## Dataset records:
──────────────────────────────
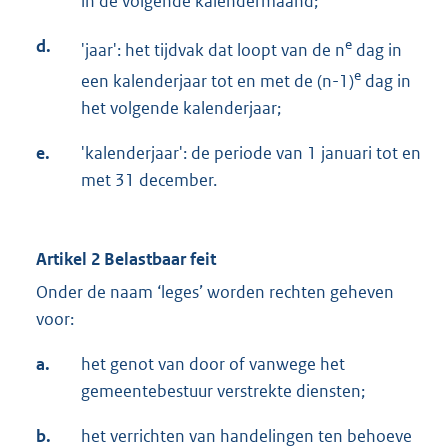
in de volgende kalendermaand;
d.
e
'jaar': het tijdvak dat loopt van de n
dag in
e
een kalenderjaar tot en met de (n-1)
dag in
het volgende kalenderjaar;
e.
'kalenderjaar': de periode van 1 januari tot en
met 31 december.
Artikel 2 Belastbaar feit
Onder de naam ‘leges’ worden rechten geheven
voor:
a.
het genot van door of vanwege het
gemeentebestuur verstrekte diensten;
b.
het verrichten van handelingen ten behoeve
──────────────────────────────
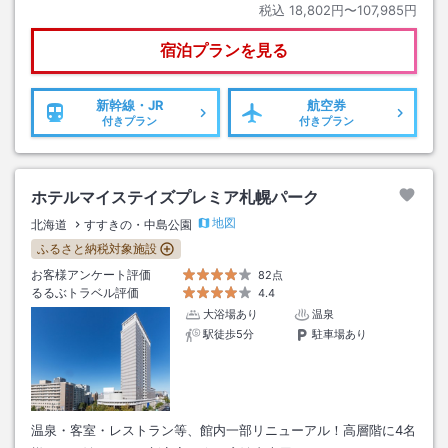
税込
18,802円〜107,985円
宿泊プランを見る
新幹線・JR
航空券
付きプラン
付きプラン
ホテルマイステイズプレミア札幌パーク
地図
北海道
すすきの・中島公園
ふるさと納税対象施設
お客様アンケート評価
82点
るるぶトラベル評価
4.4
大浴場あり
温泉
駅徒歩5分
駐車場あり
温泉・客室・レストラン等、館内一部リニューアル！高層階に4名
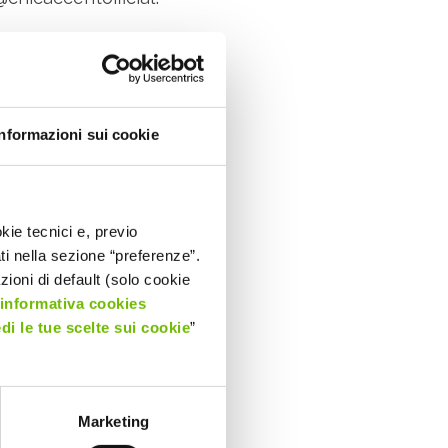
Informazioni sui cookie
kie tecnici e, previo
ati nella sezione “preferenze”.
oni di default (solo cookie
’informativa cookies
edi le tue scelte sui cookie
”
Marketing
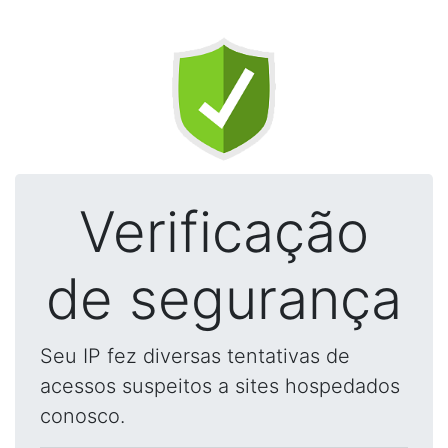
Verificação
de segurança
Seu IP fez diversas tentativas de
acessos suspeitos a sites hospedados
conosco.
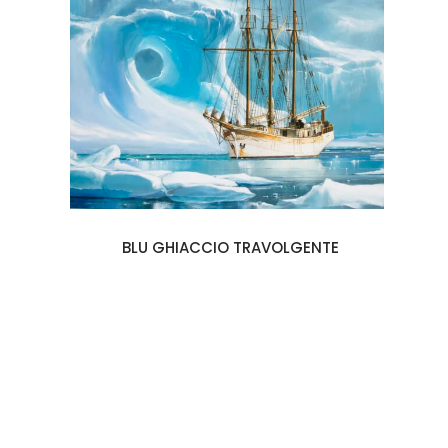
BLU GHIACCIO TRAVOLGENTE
──────────────────────────────
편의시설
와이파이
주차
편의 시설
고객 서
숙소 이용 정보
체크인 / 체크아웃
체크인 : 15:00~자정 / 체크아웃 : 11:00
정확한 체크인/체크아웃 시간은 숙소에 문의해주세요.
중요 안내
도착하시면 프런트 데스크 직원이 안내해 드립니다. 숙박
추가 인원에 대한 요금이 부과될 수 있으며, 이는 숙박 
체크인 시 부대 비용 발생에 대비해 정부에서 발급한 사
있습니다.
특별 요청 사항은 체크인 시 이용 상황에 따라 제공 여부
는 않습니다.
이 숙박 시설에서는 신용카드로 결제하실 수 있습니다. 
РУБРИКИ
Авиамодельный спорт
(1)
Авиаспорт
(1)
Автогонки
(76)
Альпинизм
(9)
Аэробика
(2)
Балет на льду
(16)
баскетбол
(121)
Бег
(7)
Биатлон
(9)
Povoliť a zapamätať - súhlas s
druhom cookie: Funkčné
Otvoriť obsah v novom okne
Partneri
──────────────────────────────
## What the exercise asks:
The lines above, starting at the one with "in de volgende kalendermaand;" and ending at the one with "het verrichten van handelingen ten behoeve", are the only ones to return, exactly as written.

## Result:
in de volgende kalendermaand;
d.
e
'jaar': het tijdvak dat loopt van de n
dag in
e
een kalenderjaar tot en met de (n-1)
dag in
het volgende kalenderjaar;
e.
'kalenderjaar': de periode van 1 januari tot en
met 31 december.
Artikel 2 Belastbaar feit
Onder de naam ‘leges’ worden rechten geheven
voor:
a.
het genot van door of vanwege het
gemeentebestuur verstrekte diensten;
b.
het verrichten van handelingen ten behoeve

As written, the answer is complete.